Hz. Mevlana dört kapı arasındaki farkı soran bir öğrencisine; “Karşı medresede rahlelerine eğilmiş ders çalışan dört kişi var. Sen git bunların hepsinin ensesine bir şamar at sonra gel sana anlatayım” der. Bunun üzerine öğrencisi karşı medreseye gider.  Birincinin ensesine kuvvetlice bir tokat vurur. Tokadı yiyen derhal ayağa kalkıp daha kuvvetli bir tokatla ensesine vuran öğrenciyi yere yıkar. Mevlana’nın sözünü tutmaya niyetli öğrenci ayağa kalkar. Rahlede ders çalışan ikincisine tokat atar. O da derhal ayağa kalkar ve elini kaldırır. Ancak tam tokadı atacakken vazgeçip yerine oturur. Tokatı yiyen üçüncü şöyle bir kafasını çevirip baktıktan sonra başka bir şey yapmaz, çalışmasına devam eder.
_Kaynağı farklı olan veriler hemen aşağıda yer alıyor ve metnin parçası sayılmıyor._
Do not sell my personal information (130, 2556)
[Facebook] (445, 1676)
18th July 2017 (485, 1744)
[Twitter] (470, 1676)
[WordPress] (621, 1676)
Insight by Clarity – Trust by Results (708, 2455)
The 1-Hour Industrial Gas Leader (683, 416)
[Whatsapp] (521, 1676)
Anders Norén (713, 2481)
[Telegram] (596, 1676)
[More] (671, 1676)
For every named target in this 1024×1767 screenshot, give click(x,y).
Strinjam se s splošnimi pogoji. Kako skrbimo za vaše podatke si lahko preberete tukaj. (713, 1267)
Dördüncü ise, tokadı yemesine rağmen hiç oralı bile olmaz. Süreç tamamlandığından öğrenci Mevlana’nın yanına geri gelir ve durumu Mevlana’ya anlatır. Mevlana şöyle açıklar:

Birinci şeriat kapısını geçememiş biri idi. Şeriatta kısasa kısas olduğu için, tokadı yiyince kalktı, aynısını sana iade etti.

İkinci, tarikat kapısında olan bir kişiydi. Tokadı yiyince tam iade edecekti ki, tarikat öğretisinde verdiği söz aklına geldi: “Sana kötülük yapana bile iyilik yap.” Onun için döndü, oturdu.
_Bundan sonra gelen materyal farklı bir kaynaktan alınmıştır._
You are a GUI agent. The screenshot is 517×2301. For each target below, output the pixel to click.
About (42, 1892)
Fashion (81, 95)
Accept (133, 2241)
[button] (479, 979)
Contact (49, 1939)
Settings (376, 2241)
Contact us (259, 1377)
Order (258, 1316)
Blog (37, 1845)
Üçüncüsü marifet kapısına kadar gelmiş biri. İyinin ve kötünün nereden geldiğini bildiği için, Yaradan bu kötülüğe hangi iblisi alet etti diye, merakından şöyle bir dönüp baktı.

Dördüncü, hakikat kapısını da geçmiş biriydi. İyinin ve kötünün tek sahibi olduğunu ve aynı olduğunu bildiği için, dönüp bakmadı bile!.. 

“Yapma, gayret etme” aşaması tarikat mertebesidir.

“Zevk etme” aşamasına ise marifet ve hakikatte varılır.

Yemek yemekle yediğin yemeğin zevkine varmak…

Nefes almakla aldığın nefesin zevkine varmak.

Baba olmakla baba olmanın zevkine varmak…

Varın siz kıyaslayın.

Konu bir yaşam teorisi olarak gördüğüm ölümdü değil mi?

O zaman ölümü dost bilen Mevlana’yla bitirelim. 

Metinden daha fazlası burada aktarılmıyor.